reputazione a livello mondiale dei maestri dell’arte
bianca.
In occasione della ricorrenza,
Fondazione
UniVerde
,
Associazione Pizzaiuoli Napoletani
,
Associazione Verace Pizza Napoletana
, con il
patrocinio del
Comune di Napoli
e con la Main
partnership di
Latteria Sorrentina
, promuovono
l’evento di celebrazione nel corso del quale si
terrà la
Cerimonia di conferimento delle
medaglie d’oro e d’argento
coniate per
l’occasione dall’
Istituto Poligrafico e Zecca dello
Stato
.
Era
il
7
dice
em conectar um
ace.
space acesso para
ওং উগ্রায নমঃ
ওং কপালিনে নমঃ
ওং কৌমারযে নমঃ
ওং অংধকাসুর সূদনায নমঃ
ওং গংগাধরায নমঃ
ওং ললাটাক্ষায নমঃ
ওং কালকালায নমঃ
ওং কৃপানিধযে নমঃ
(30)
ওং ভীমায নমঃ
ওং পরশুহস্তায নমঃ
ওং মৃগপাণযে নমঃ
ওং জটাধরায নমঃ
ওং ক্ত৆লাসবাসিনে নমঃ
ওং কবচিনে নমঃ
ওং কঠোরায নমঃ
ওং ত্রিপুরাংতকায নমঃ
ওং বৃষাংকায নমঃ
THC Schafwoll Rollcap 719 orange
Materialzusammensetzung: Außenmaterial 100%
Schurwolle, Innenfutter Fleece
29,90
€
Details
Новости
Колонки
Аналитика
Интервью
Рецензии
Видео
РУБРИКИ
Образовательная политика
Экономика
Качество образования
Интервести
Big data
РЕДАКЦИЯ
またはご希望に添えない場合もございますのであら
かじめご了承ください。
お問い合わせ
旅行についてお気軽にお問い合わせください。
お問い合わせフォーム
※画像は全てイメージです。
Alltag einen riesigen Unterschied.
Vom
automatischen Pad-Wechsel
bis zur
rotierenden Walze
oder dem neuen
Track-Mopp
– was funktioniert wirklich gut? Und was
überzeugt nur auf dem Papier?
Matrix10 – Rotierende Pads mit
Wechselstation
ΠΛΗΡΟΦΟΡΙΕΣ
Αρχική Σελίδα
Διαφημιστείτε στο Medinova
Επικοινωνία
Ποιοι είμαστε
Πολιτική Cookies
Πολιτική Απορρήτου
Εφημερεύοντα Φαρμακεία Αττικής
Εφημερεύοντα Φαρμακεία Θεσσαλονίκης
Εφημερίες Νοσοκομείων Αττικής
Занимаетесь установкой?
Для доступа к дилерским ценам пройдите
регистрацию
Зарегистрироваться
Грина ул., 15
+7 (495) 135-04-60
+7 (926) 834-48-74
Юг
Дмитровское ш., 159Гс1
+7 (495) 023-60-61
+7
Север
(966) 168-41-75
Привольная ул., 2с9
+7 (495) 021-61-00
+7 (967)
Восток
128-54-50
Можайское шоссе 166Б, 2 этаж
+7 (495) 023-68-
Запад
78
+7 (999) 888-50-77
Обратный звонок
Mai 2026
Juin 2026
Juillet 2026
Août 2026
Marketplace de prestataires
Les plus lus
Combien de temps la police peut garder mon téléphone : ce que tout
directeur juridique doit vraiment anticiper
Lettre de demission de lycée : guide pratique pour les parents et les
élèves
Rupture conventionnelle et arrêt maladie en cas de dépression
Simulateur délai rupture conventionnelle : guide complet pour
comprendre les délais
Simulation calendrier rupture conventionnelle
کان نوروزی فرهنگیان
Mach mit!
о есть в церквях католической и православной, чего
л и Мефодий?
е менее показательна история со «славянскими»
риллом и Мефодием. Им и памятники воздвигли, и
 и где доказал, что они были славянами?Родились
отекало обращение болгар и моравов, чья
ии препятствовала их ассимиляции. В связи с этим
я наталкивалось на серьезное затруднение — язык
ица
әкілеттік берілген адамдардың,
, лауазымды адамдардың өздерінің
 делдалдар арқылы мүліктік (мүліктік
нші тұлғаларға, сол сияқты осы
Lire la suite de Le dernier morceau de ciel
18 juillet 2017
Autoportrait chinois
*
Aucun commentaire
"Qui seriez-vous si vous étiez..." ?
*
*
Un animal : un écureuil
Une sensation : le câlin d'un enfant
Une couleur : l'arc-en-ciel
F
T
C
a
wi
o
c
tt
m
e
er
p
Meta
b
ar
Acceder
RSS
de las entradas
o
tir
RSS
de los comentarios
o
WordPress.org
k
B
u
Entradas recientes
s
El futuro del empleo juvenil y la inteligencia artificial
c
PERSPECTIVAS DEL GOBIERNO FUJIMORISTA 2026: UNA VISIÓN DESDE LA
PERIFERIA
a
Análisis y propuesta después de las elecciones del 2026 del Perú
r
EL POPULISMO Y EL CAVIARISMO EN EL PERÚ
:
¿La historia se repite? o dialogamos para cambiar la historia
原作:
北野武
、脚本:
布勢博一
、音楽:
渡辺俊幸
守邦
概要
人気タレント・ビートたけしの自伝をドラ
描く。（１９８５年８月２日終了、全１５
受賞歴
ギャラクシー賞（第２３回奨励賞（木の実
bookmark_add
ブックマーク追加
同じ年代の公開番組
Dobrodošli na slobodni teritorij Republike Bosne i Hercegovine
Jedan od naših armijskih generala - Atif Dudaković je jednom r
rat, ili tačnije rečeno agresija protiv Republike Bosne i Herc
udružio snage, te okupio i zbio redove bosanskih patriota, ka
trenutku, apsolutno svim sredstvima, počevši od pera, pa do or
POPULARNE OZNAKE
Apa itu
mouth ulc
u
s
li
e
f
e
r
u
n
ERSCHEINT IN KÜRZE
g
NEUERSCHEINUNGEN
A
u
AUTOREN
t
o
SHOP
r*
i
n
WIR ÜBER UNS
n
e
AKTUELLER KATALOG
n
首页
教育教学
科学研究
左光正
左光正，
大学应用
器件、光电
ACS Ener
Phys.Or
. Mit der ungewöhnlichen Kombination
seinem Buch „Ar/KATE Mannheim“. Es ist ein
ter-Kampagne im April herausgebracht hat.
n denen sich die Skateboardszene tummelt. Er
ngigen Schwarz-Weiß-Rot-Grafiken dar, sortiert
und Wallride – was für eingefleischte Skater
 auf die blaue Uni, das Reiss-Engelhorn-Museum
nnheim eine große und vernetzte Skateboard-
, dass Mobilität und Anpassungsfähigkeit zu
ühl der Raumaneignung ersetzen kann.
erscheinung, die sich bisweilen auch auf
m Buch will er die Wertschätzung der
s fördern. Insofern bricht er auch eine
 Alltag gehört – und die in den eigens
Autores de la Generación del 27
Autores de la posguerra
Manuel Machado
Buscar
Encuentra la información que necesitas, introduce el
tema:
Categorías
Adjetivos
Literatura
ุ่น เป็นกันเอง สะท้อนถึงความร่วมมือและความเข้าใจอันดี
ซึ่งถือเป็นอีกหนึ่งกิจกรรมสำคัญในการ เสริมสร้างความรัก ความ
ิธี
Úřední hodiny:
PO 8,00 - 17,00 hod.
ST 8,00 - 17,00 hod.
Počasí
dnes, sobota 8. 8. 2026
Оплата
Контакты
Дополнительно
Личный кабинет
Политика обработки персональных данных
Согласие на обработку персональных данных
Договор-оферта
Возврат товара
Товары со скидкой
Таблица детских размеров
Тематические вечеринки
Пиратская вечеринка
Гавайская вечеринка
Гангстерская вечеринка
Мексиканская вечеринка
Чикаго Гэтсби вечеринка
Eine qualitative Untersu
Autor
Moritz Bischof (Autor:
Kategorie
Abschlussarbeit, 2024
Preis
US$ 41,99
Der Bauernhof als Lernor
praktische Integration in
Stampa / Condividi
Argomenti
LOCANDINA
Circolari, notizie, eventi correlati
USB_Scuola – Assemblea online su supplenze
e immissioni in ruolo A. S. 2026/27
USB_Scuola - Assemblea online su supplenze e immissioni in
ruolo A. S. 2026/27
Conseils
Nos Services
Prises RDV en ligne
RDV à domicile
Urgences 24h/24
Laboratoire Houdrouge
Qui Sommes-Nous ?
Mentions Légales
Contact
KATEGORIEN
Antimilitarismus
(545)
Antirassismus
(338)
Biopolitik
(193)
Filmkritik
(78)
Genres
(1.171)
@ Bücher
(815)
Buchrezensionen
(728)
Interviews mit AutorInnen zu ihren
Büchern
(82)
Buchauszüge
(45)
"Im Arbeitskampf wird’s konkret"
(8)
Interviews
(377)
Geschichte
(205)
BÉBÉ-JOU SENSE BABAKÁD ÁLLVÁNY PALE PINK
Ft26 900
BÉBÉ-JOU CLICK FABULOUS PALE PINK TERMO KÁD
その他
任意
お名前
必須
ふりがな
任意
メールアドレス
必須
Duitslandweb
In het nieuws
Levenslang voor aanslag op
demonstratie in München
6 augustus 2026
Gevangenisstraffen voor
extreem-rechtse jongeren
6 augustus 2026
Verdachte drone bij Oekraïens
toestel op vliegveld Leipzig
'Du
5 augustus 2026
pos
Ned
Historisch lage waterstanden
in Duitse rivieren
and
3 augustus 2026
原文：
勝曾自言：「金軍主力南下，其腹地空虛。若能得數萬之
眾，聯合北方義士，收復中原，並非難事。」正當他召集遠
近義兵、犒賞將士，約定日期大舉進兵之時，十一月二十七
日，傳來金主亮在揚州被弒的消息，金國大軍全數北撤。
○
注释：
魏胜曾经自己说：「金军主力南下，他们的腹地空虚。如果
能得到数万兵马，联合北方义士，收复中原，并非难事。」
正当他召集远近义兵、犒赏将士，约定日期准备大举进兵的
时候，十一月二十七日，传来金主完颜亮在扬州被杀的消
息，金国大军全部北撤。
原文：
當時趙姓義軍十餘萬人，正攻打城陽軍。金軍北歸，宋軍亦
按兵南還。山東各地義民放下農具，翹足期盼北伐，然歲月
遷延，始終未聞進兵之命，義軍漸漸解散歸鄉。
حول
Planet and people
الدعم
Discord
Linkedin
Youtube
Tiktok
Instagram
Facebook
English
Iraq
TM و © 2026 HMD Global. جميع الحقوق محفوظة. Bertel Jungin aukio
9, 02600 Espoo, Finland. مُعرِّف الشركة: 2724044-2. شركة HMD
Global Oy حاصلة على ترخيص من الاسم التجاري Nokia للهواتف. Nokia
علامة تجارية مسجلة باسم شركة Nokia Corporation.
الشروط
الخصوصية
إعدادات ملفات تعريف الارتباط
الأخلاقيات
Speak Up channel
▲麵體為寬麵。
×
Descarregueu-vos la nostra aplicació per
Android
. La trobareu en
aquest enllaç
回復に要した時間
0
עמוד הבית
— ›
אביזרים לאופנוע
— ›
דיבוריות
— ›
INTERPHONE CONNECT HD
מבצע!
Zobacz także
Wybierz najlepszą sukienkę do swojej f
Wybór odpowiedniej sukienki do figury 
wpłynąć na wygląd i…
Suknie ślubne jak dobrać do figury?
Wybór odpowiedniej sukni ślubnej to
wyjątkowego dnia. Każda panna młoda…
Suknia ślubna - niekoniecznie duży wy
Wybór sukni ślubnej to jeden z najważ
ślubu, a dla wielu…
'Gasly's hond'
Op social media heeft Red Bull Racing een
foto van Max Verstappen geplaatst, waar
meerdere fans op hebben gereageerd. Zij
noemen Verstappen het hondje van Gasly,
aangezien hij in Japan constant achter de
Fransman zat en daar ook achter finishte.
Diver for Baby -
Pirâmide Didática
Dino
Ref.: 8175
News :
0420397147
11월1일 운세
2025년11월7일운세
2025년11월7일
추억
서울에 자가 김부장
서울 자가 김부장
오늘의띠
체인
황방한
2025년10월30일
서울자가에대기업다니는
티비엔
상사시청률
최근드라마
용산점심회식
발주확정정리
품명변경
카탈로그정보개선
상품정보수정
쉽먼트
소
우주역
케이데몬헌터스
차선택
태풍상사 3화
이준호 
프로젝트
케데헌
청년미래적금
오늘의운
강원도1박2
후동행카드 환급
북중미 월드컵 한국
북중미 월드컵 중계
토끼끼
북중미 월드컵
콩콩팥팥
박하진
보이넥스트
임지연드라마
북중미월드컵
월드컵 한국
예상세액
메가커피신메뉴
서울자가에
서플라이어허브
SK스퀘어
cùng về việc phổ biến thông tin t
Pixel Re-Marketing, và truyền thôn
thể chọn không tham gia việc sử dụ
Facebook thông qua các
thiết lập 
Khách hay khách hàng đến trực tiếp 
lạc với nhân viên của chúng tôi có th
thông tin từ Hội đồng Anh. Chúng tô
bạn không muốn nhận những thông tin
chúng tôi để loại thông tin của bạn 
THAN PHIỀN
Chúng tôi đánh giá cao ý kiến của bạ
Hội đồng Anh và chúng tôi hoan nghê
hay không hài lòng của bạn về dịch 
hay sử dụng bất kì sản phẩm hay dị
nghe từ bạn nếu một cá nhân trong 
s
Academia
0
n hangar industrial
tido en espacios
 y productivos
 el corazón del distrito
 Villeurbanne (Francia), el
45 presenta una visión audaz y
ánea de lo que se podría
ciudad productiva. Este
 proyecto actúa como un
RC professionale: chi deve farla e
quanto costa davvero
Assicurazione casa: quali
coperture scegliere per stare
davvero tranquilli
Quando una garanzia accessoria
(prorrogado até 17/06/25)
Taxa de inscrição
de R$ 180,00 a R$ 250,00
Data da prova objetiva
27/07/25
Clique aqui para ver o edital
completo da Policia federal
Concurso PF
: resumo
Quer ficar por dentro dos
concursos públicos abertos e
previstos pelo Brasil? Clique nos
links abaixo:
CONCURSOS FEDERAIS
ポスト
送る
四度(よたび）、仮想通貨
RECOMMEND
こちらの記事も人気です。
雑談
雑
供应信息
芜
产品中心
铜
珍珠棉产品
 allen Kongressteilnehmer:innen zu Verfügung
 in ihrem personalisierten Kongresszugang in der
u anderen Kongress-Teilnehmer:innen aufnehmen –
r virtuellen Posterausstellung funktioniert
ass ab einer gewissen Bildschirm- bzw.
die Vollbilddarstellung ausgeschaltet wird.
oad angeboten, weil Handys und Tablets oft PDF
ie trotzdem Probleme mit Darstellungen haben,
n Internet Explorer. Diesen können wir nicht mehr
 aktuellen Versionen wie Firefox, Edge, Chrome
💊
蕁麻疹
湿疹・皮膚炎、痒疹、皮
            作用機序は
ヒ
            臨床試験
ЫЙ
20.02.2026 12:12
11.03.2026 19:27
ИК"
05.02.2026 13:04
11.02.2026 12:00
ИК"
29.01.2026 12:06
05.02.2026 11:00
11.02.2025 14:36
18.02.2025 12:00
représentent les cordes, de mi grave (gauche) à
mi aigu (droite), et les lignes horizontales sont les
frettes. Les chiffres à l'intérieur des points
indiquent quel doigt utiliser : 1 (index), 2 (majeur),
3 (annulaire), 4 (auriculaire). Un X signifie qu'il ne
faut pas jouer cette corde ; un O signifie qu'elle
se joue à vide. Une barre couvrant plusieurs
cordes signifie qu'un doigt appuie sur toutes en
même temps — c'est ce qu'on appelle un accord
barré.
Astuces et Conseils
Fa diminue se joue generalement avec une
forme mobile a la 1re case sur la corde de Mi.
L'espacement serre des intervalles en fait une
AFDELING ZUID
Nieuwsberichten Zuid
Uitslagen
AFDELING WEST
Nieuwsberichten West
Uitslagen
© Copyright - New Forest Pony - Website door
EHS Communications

= = = = =

**Exercise aim**:
A complete answer lists each line of the data that holds the word "cordes".

**Final answer**:
représentent les cordes, de mi grave (gauche) à
cordes signifie qu'un doigt appuie sur toutes en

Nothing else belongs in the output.